Positional fixation of the inlay may be further improved by
providing an on-moulded inwardly projecting narrow deformable lip
along the outline edge of the recess or depression in the heel and
instep regions of the tread sole. The upwardly projecting part of
this lip should be so short that the pierce-proof inlay can be
pushed from above into the slot defined by the narrow lip. This
provision affords an easy way of locating and fixing the steel
inlay also in the heel recess and creates no potential obstruction
in the course of further treatment or processing of such soles in
the shoe-making process.
In order to avoid that after prolongued wear and under the repeated
bending and flexing of the safety boot in the ball of the foot
region thereof the steel inlays might slowly creep forwards and
their sharp edges cut into the infrastructure at the toe of the
boot, a preferred embodiment of the invention is characterised in
that the frontal horizontal groove together with the rear recess or
depression up to the middle of the sole is precisely matched in
outline to the outline of the steel inlay and that the said groove
is deeper towards the point or toe of the sole than the outline of
the inlay. In this embodiment of the invention the inlay is firmly
located by virtue of the exact contour matching of the middle
recess and the rearward part of the deep groove in the heel and
instep region of the rearward part of the shoe which is subject to
static loads only in as much as the constricted neck portion in the
instep region largely precludes any slipping or dislocation in the
longitudinal direction. The somewhat larger contour of the groove
in the toe and ball region of the foot allows for unequal length
variation between metal inlay and tread sole when the foot of the
wearer flexes the shoe without permitting the sharp inlay edges
cutting into the tread sole at the toe point. Such sliding freedom
of the foremost point of the inlay within the locating groove also
has a beneficial effect with regard to the permanent bending
strength of the inlay and improves the general flexibility of any
footwear equipped with this type of sole.

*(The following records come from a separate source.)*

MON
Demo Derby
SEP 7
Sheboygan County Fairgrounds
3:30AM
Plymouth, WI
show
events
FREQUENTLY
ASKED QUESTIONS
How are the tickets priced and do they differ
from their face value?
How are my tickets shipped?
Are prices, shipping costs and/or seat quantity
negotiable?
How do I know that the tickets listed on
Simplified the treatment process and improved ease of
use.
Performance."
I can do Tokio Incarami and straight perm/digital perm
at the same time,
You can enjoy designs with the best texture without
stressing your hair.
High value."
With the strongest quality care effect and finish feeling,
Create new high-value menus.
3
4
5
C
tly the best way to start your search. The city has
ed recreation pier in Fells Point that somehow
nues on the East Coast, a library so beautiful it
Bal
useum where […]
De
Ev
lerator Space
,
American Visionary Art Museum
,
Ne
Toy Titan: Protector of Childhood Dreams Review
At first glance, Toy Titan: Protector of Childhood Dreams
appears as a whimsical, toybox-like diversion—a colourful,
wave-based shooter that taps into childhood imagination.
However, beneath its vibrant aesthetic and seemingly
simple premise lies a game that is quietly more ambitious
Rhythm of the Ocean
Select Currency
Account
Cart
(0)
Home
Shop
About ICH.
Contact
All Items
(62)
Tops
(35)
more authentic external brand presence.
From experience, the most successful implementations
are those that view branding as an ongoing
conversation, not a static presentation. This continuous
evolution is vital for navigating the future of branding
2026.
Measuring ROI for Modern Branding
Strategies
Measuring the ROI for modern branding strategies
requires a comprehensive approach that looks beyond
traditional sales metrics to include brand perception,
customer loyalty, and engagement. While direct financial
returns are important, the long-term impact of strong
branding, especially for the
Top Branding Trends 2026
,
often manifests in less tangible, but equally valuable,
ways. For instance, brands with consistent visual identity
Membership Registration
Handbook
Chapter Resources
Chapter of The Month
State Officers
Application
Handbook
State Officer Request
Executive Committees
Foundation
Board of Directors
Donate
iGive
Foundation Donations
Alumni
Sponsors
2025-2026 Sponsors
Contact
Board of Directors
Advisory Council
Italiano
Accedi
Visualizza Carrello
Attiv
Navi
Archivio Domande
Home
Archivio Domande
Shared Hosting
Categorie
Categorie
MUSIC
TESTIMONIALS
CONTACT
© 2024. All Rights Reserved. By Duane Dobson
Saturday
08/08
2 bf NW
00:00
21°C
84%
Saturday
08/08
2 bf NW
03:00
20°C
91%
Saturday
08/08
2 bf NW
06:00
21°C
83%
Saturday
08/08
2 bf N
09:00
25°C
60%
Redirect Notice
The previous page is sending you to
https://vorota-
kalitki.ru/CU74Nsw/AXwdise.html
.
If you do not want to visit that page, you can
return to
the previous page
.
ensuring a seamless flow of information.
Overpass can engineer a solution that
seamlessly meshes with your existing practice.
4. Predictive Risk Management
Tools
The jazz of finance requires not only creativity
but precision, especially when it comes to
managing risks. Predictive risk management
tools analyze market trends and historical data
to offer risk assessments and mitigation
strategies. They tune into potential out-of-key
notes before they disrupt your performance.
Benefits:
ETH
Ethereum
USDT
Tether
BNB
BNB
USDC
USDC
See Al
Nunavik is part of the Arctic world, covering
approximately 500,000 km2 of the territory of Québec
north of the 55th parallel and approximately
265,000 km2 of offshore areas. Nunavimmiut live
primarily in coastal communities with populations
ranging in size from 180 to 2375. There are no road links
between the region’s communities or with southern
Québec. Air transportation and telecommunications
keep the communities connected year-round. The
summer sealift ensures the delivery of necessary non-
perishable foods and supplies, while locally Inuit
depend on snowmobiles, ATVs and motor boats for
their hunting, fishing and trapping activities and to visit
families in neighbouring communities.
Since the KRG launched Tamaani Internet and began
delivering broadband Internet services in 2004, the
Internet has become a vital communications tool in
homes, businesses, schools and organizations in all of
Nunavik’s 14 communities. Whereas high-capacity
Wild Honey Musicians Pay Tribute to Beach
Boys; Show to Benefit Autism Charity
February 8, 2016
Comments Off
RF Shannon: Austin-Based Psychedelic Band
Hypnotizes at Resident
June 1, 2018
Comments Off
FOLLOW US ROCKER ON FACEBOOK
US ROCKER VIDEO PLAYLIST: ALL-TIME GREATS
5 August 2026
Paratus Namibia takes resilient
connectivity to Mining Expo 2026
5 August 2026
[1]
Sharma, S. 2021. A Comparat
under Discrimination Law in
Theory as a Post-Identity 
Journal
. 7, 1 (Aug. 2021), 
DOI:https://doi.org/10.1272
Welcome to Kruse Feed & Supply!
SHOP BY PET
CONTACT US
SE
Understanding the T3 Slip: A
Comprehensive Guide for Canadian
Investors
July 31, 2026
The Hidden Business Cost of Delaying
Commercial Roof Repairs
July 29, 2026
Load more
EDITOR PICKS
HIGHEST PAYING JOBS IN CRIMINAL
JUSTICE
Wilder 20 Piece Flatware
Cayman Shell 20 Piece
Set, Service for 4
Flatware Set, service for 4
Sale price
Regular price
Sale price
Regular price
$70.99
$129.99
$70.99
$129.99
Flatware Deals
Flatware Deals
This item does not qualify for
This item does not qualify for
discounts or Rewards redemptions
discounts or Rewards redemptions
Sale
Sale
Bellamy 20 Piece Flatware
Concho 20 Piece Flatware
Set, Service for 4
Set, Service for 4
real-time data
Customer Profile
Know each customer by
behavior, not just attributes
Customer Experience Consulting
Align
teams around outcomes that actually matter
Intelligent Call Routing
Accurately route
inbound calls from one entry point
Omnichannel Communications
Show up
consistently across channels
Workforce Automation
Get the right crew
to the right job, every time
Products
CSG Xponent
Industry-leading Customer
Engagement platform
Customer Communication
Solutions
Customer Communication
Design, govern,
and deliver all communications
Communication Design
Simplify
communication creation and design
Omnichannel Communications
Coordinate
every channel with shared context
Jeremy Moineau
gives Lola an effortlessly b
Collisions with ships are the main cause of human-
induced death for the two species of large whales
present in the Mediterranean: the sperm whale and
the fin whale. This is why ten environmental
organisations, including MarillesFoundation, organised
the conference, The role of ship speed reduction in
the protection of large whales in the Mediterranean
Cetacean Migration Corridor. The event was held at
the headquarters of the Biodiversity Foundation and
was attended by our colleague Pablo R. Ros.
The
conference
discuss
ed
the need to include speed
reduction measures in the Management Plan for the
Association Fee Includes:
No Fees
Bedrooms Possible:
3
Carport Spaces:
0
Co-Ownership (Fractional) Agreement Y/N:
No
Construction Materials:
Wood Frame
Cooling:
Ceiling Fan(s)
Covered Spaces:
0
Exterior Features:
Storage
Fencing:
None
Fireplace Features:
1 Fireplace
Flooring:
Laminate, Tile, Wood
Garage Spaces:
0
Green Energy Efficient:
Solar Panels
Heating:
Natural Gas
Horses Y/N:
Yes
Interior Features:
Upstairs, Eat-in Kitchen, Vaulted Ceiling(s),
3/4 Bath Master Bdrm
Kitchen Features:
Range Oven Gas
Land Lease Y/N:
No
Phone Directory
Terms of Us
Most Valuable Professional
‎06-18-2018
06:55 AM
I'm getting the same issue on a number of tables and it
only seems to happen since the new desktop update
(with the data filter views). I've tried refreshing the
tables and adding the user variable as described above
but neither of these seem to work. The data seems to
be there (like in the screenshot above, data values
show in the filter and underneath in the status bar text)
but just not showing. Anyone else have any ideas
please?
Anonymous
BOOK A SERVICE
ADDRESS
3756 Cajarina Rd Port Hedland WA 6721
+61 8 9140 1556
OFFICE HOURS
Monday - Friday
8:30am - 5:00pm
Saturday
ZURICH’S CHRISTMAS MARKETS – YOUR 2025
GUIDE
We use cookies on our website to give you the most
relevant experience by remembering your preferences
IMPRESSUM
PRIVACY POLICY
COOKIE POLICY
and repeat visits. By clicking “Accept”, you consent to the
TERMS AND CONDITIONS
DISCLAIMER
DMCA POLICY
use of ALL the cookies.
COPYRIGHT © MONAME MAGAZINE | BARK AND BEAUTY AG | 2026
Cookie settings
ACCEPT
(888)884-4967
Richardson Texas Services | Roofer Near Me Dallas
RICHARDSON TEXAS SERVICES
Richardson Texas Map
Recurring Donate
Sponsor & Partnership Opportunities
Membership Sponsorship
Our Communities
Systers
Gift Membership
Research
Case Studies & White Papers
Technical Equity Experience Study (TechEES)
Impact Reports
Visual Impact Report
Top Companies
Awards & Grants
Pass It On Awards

Secure fixation of the inlay relative to the tread sole may be
still further improved by providing at least one lug projection on
the underside of the inlay in the heel part thereof which lug
engages in a corresponding cavity of the moulded heel.
The risk of a premature destruction of the sole edge in the region
of the toe or point of the shoe can be reduced also by arranging a
reinforcing insert, e.g. a cord strip, in the rim or edge portion
of the sole either by securing this insert directly to the marginal
edge of the inlay prior to fitting of the latter or by embedding
the inset in the tread sole material, as by inmoulding or
vulcanising.
Some embodiments of the invention are hereinafter more specifically
described with reference to the accompanying drawings wherein:
FIG. 1 is a top view of a sole-unit, and
FIG. 2 is a longitudinal section taken on line II--II in FIG.
1.
The illustrated sole-unit comprises a tread sole 1 preferably made
from a vulcanisable plastics material of relatively high heat
resistance, and a pierce-proof inlay 2 in the shape of a plane
piece of sheet steel matched in form to the tread sole. In the
frontal, ball of the foot and toe region as well as in the heel
region thereof the tread sole 1 comprises a profiled walking tread
3 and in the heel there are several cavities 4 for weight reduction
which are relatively separated by an annular and four radial,
vertically extending web or strip portions 5. For improved adhesion
of this sole to the upper of the shoe or boot the sole is provided
with a continuous raised rim or edge 6 (welt) with a curved inside
wall 7.
The pierce-proof sheet metal inlay 2 is fitted or built into the
prefabricated tread sole 1 as and when required. For locating and
positionally securing the metal inlay 2, the moulded tread sole 1
comprises in its ball- and toe- region a lip moulding 8a,8b which
projects into the interior of the shoe and forms the upper boundary
wall of a horizontal slot 9 (FIG. 2). In the embodiment shown in
FIG. 1 this lip moulding 8a,8b has a break 8c in the region of the
toe of the sole which facilitates the insertion of the pierce-proof
metal inlay 2 which latter, in this case, is first inserted in
direction of arrow 10 in FIG. 1 into the slot below the lip 8a. The
lip moulding 8a,8b which forms the upper boundary wall for the deep
horizontal groove 9 terminates just behind the ball region of the
sole where it merges into a narrow horizontal marginal edge strip
11 which extends at a constant width over the whole rearward part
of the sole and forms the upper boundary wall of a narrow slot 12
which is exactly contour-matched to the outline of the metal inlay
2.
Up to the points marked 12a and 12b the contour of the horizontal
groove 9 which is bounded by the lip moulding 8a,8b coincides
exactly with the contour of the pierce-proof inlay so that the
latter is secured against slipping in the longitudinal direction by
the constriction in the instep region 13 of the sole. However, from
points 12a,12b onwards the inner contour of the groove 9 in the toe
region of the shoe is somewhat larger than the outside contour of
the metal inlay 2 to allow a limited amount of relative movement of
the tread sole relative to the non-extendable and non-stretchable
inlay. Further positional fixation of the inlay 2 is provided by a
cup-shaped holder 14 shown in FIG. 2 which is secured to the
underside of the metal inlay 2 and projects from the top into the
central circular cavity 4 of the heel. In this embodiment the
holder part 14 is a round, cup-like metal part which is welded or
rivetted to the sheet metal inlay 2. Its diameter corresponds
approximately to the diameter of the central heel cavity thereby
providing a large contact engagement area between this holder part
and the walls of the heel recess or cavity for good force and load
transmission. For the purpose of further securing and fixation of
the metal inlay 2 in the shoe an insert 15, e.g. in the form of a
fabric strip is incorporated by vulcanising or in moulding in the
toe region of the sole edge or rim, directly adjacent to the groove
9, which prevents the sharp edge of the inlay 2 cutting into and
through this forward edge of the sole. Alternatively the
reinforcing element 15 may be arranged and secured directly around
the frontal edge of the sheet metal inlay.
The described sole unit is suitable for application to protective
footwear of widely different types. Thanks to the facility of
fitting the plane sheet metal inlay in the upper region of the
tread sole a high measure of pierce-proofing is achieved, as is
required, for example in regulation safety footwear for the
building industry, for the metal working industries and others. For
safety boots which are to be worn on hot sites it is advisable to
select nitrile rubber or the like as tread sole material whilst for
work on sites which are not affected by thermal problems other
materials, including foamed materials such as "PUR" may be used for
the moulded tread soles of the safety boots.
* * * * *